Even without conspiracy theories and speculation it is impossible to deny that
Yahoo is a much different company than it was just six months ago. Top talent
has been jumping ship. There have been layoffs. Marketshare and mindshare have
been on the decline. Those are all of Yahoo's most valuable assets.

Not only is there now less value in any partnership or acquisition but public
perception of such a deal will be much less positive than it would have been
before. In fact, it could be seen as very negative. There were already a few
naysayers asking why Microsoft would want the Yahoo monkey on its back. Since
then, the situation has become much worse. It can no longer be perceived as
two worthy competitors to Google forming an alliance to create something
great. Now, it's more like Yahoo is having a going out of business sale. The
point was to display strength and now it appears weak.

Microsoft may still acquire Yahoo, but the point I'm trying to make is that
it's a different type of deal now and one that would be made for different
reasons. I think they're going to weigh their options and not do anything too
hasty. It's not like they have to jump on this right away. I don't think
anyone else is going to be in a big hurry to buy Yahoo. Even at $18 a share
it's a very expensive deal that not many companies can afford.

In the end I think Microsoft probably will end up buying them, but I wouldn't
be surprised if it's several months from now. I think the first deal was more
about marketshare and public perception than it was about technology. Now that
that's no longer a viable strategy they're probably going to want to take a
serious look at what they'd be getting for their money. Besides, Microsoft's
shareholders need to be convinced it's for the right reasons so it's not such
a bad thing if they let things quiet down a bit and then snatch up Yahoo for
even less money next year. By then it will appear much more like they're
taking advantage of a great deal than betting the farm trying to beat Google.

------
dmoney
"The user interface on search hasn't changed for six years. You still get the
same dull, boring ten blue links for God's sake.
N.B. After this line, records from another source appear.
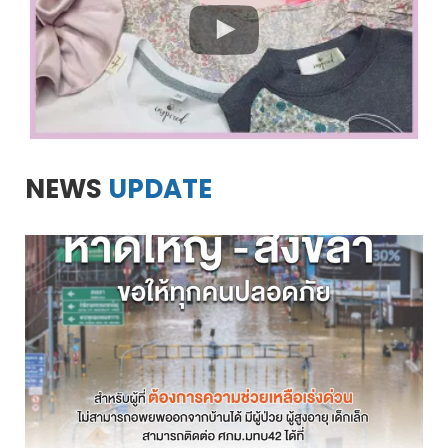
NEWS
UPDATE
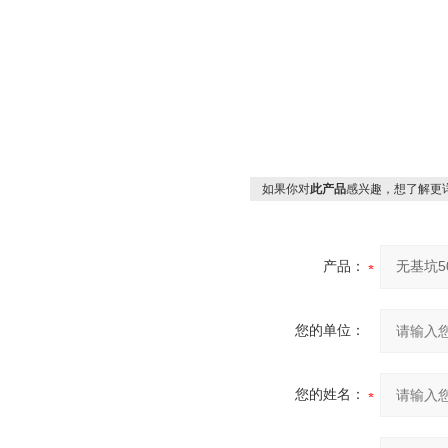
如果你对
此产品
感兴趣，想了解更
产品：
您的单位：
您的姓名：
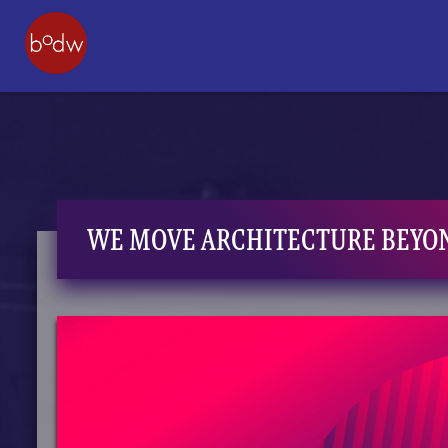
WE MOVE ARCHITECTURE BEYON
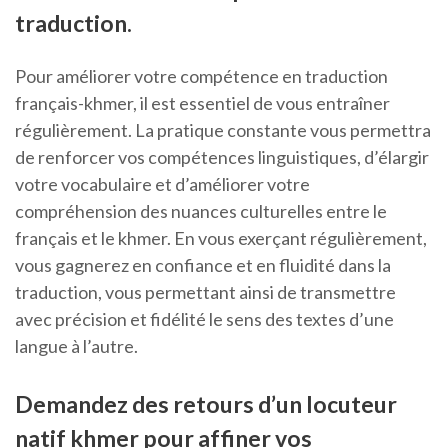
traduction.
Pour améliorer votre compétence en traduction
français-khmer, il est essentiel de vous entraîner
régulièrement. La pratique constante vous permettra
de renforcer vos compétences linguistiques, d’élargir
votre vocabulaire et d’améliorer votre
compréhension des nuances culturelles entre le
français et le khmer. En vous exerçant régulièrement,
vous gagnerez en confiance et en fluidité dans la
traduction, vous permettant ainsi de transmettre
avec précision et fidélité le sens des textes d’une
langue à l’autre.
Demandez des retours d’un locuteur
natif khmer pour affiner vos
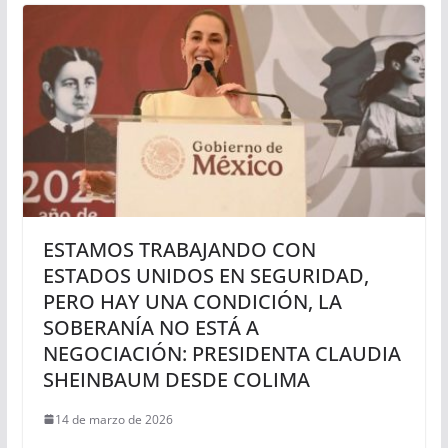
ESTAMOS TRABAJANDO CON
ESTADOS UNIDOS EN SEGURIDAD,
PERO HAY UNA CONDICIÓN, LA
SOBERANÍA NO ESTÁ A
NEGOCIACIÓN: PRESIDENTA CLAUDIA
SHEINBAUM DESDE COLIMA
14 de marzo de 2026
Can't we do any better than
that?"

No, this is the perfect UI for search. What results are found could be better
sometimes, but how they're presented is pretty close to optimal, IMO.

------
p0ltergeist
smart move by ballmer. he either lets YHOO drop to $8 and then makes an offer
for $13 (after making yang do massive layoffs), or he just lets yahoo shrink
into irrelevance and then positions msn to (try) to take marketshare. either
way ballmer wins.

with the google deal dead and no obvious offer from ballmer, jerry is dead in
the water